Jumping from the Minors to the Majors Ain’t Easy–
The Logistics of Professional Baseball
By Adam Russell
Pitcher for the Chicago White Sox
Stuffing my oversized 6’8” body into an undersized purple Teletubbie costume to appear in front of 3,000 screaming fans outside Yankee Stadium wasn’t what I had in mind when I joined the Chicago White Sox midway through the 2008 season. It was one of many unexpected rookie experiences that I would gladly do all over again to play professional baseball.
The road to the major leagues looks even longer when you realize you are competing for one or two available roster spots with the country’s best ball players. The call to the majors can come at any time and, unfortunately, I slept through my first call up. I missed the manager’s phone call because I was taking advantage of an off day. What people don’t know about getting the call to the big leagues, although a magical moment in my life, is the complicated logistics of catching up with the major league team while living up to the obligations of your minor league life.
I was called up to the big leagues three times in 2008. When I finally returned White Sox manger Ozzie Guillen’s call that first time, I was given a couple of hours to get my things together and head to the airport.
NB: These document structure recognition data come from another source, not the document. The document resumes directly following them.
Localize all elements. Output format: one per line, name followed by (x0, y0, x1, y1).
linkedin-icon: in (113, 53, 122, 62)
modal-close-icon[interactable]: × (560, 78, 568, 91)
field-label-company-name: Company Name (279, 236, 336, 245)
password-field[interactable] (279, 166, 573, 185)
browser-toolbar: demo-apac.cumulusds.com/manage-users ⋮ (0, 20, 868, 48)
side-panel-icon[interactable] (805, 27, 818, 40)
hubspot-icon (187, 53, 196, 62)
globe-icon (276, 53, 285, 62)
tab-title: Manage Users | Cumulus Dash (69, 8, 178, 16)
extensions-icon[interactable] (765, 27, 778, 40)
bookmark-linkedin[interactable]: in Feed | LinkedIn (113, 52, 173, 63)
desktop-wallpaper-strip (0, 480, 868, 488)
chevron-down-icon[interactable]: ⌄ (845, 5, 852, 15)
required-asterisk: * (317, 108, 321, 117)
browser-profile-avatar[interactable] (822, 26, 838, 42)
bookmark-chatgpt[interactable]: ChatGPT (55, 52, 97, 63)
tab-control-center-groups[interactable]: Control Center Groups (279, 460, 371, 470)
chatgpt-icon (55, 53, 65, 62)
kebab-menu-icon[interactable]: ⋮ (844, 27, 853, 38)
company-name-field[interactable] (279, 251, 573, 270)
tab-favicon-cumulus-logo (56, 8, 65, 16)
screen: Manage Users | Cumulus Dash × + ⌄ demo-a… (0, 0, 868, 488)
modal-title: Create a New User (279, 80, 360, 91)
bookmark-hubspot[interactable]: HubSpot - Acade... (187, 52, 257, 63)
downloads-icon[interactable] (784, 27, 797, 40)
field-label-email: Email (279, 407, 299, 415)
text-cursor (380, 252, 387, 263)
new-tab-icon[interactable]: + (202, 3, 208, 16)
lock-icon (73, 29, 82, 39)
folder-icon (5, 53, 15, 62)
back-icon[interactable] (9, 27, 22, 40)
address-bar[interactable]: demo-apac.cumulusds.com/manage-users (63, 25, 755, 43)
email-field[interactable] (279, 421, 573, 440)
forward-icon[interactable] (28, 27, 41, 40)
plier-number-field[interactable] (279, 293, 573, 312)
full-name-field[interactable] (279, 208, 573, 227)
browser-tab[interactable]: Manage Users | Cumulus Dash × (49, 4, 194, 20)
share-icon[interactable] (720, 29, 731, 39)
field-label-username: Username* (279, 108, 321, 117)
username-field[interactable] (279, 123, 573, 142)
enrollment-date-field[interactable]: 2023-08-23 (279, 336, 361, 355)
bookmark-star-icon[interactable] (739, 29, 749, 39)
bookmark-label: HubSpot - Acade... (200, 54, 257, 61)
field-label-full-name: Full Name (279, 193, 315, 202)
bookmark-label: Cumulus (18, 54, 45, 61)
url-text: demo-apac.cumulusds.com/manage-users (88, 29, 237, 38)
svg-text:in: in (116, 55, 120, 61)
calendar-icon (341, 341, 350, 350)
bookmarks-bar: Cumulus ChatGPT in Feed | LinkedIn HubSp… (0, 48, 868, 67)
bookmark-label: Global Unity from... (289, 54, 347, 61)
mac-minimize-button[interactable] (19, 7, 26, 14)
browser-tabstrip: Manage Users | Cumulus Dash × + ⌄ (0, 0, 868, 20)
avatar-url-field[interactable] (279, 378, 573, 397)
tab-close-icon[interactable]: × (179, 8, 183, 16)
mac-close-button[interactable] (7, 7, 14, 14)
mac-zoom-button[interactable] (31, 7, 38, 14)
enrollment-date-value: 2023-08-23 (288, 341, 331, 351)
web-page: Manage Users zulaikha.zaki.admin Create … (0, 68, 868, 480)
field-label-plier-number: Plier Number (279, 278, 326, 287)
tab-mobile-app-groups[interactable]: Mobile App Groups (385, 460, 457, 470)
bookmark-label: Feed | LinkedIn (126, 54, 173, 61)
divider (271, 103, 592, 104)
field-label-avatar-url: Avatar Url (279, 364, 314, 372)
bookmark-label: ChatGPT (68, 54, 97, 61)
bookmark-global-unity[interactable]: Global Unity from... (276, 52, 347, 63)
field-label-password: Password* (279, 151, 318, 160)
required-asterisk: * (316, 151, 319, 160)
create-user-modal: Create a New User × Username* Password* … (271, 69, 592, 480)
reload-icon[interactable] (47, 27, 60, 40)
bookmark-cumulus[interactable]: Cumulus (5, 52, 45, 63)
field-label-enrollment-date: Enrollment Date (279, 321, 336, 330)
I knew it was just a temporary call up, as I was filling in for Cuban-born Alexei Ramirez, who was having visa issues getting into Canada. I knew I would be sent back down to Triple-A when the three-game series was over, and I was. I thought of it as a “mini vacation” to the bigs.
The second call-up came when I was on a six-day road trip. I was told to be at the airport in less than two hours, even though I had only six days worth of clothes in my suitcase. I had to rely on my teammates in Charlotte, the White Sox Triple-A affiliate, to pack up the rest of my things and home and ship them. But getting clothes on my back was only part of the problem. I had no home where I was going and needed to focus on baseball. When I arrived in Chicago, the team gave me nine days in a hotel and, after that, I was on my own. Luckily, my agent’s brother had a condo to rent. Other rookies who aren’t so fortunate often choose to stay in the hotel, even though it costs a lot, because they might be sent back down and get stuck with a long-term lease on an apartment they won’t use. Eventually, the team realtor can lend a hand, but the uncertainty of rookie life makes it difficult to “settle down.”
September call-ups, who are headed to fall league or winter baseball in Central America, always live in the team hotel unless they can find a couch at an aunt’s house, as one of my teammates did.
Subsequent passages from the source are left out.